How much longer?
On Apr 8, 7:59*am, "Jay Honeck" wrote:
Move the pain up sooner? *Leave the oil in the ground and force the
collapse to happen sooner?
you'll die without oil?
I don't think you've thought this all the way through, Martin. *The affect
on the world economy of $100/barrel oil prices is staggering. * The recent
run-up in gas prices alone has thrown the U.S. into a major (if
media-enhanced) recession.
Trillions of dollars that were being spent on, oh, say, *food*, is now being
spent on oil. *The economy can't make that up instantly or fully,
translating into terrible hardship for common folks.
An example close to home: *Our employees have been hit terribly hard by the
decades-old decision to not develop our domestic oil reserves.
Housekeepers, desk staff, and other entry-level jobs don't pay exceptionally
well in the best of times, and no one has received a raise to "make up" for
the sudden doubling of energy costs. * EVERYTHING -- gasoline, heat, air
conditioning, (and, thus, rent, food, clothes, etc.) -- has gone up in cost
dramatically, causing them extreme hardship. * I see and hear about it every
day.
Unfortunately, there is no way for me to raise their pay to match, because
no one is willing to pay more for a hotel room during an economic downturn..
As business drops, there is LESS money with which to pay employees, and the
downward spiral can really get wound up tightly.
And it's only just begun. *Thanks to the short-sighted policies of people
who put the well-being of polar bears ahead of people, we haven't developed
our Alaskan oil reserves. *Thanks to the short-sighted policies of people
who fear marring the beauty of the Rocky Mountains (as if we *could*), we
have not developed our Colorado oil reserves. * And the Canadian oil shale
reserves. *And the off-shore reserves.
The list goes on and on. *My father was in the energy business his whole
life, and predicted this exact scenario almost 40 years ago. * He called it
the "environmentalist's energy crisis", and -- although he predicted the
collapse for the year 2000 -- he was only off by a decade or so.

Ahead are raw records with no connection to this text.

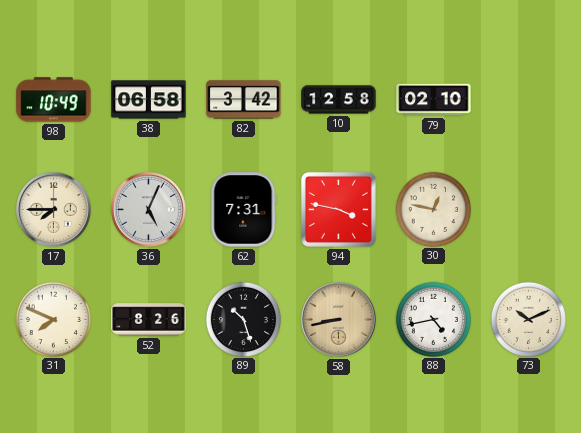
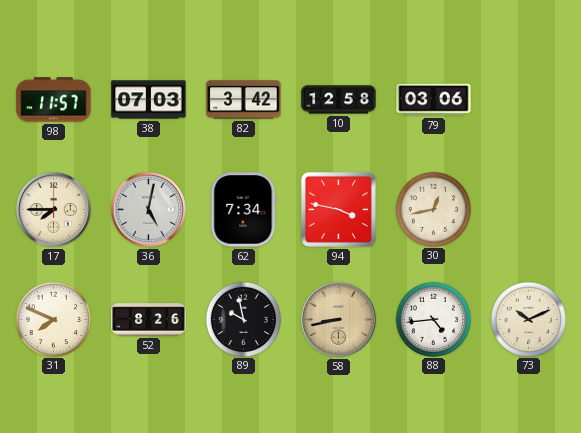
98: 10:49 -> 11:57
38: 06:58 -> 07:03
79: 02:10 -> 03:06
36: 5:04 -> 5:02
62: 7:31 -> 7:34
30: 12:47 -> 12:43
89: 10:27 -> 9:58
88: 4:43 -> 4:44
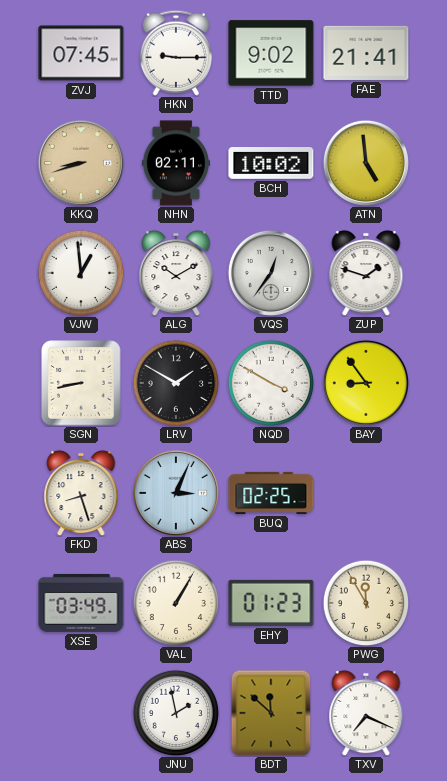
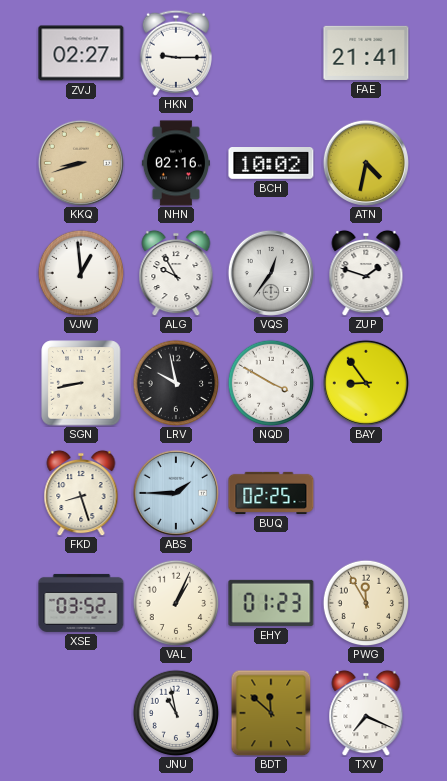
ZVJ: 07:45 -> 02:27
TTD: 9:02 -> none
NHN: 02:11 -> 02:16
ATN: 4:59 -> 4:32
ALG: 10:10 -> 9:55
LRV: 1:50 -> 9:58
ABS: 3:04 -> 1:45
XSE: 03:49 -> 03:52
VAL: 1:05 -> 1:04
JNU: 1:58 -> 10:58
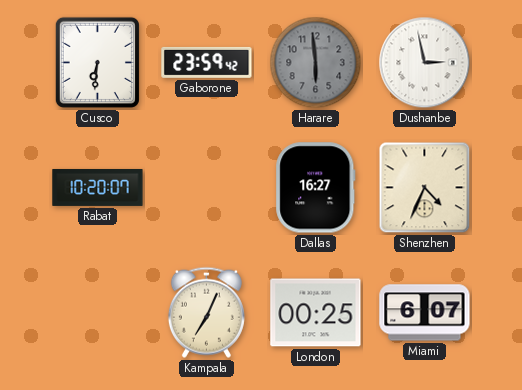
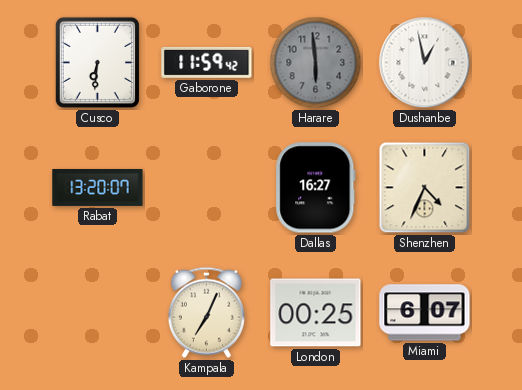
Gaborone: 23:59 -> 11:59
Dushanbe: 2:58 -> 12:58
Rabat: 10:20 -> 13:20
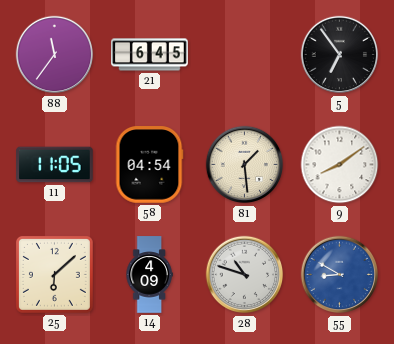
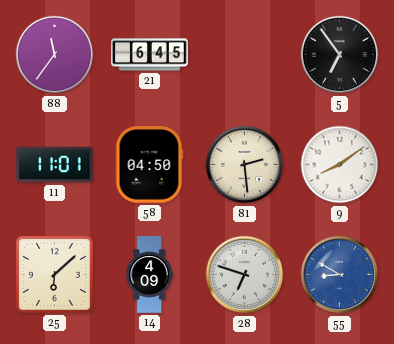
11: 11:05 -> 11:01
58: 04:54 -> 04:50
81: 1:29 -> 2:29
28: 10:48 -> 6:48
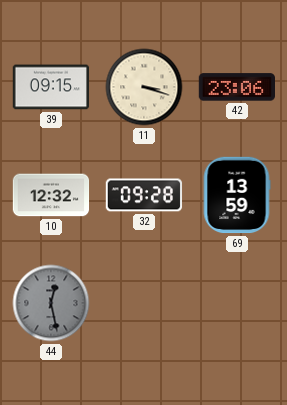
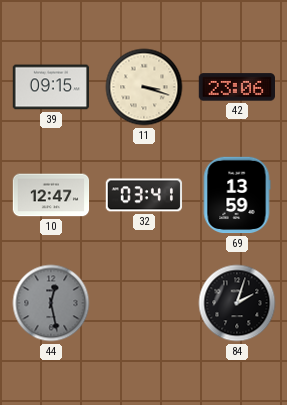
10: 12:32 -> 12:47
32: 09:28 -> 03:41
84: none -> 2:03
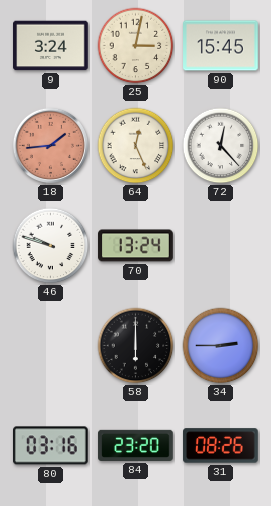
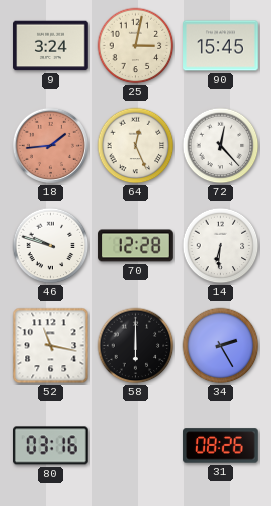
70: 13:24 -> 12:28
14: none -> 6:31
52: none -> 11:17
34: 2:45 -> 2:25
84: 23:20 -> none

You may wish to ponder this, Martin. *You're well protected from a backlash,
sitting in Austria, but at some point people around the world -- stupid,
slow, and easily kept in the dark for short periods -- are going to wake up
to the fact that their economic hard times are due to people who think like
*you*.
--
Jay Honeck
Iowa City, IA
Pathfinder N56993www.AlexisParkInn.com
"Your Aviation Destination"
So I guess the huge increases in demand for oil from China and India
aren't responsible for the high price of oil? It's all because of
environmentalists? What happened to supply and demand?
If the Arctic National Wildlife Refuge oil reserves were used to
supply 5% of the U.S. demand, they would last about 12 years. That's
hardly a real solution to the problem. The oil shale in Colorado
would be expensive to extract and refine. It's not going to yield
fuel that is cheaper than what we have today. Same goes for the
Canadian oil sands. They will yield oil, but not cheap oil.
And what about the problem of refining? That's the real bottleneck
on the fuel supply We have far fewer refineries now than we used to.
In 1982 we had 263 refineries in this country with a capacity of 17
million barrels a day. In 2002, we had only 159 refineries with a
capacity of about 17 million barrels a day. Same capacity, but higher
demand. As a result, we import a lot more refined fuel now, and when
one refinery goes down, it has a much larger impact. These were
existing, approved refineries that had regulatory approval that were
shut down. Most of this was due to consolidation in the oil industry,
leaving a total of only five large integrated oil companies. In 1993,
the largest five oil refiners controlled one-third of the U.S. market,
while the largest 10 had 56 percent. By 2005, the largest five
controlled 55 percent of the market, and the largest 10 refiners
dominate the market with over 80 percent market share. Consolidation
leads to a decrease in competition. Competition, according to most
conservatives I know, is supposed to be a good thing. Yet most
conservatives don't seem to be bothered at all by this wave of
consolidation in the oil industry.
I think your desire to blame environmentalists is an
oversimplification of a complicated situation. I think your
description of short-sighted leadership is probably pretty correct,
but not for the reasons you like to believe.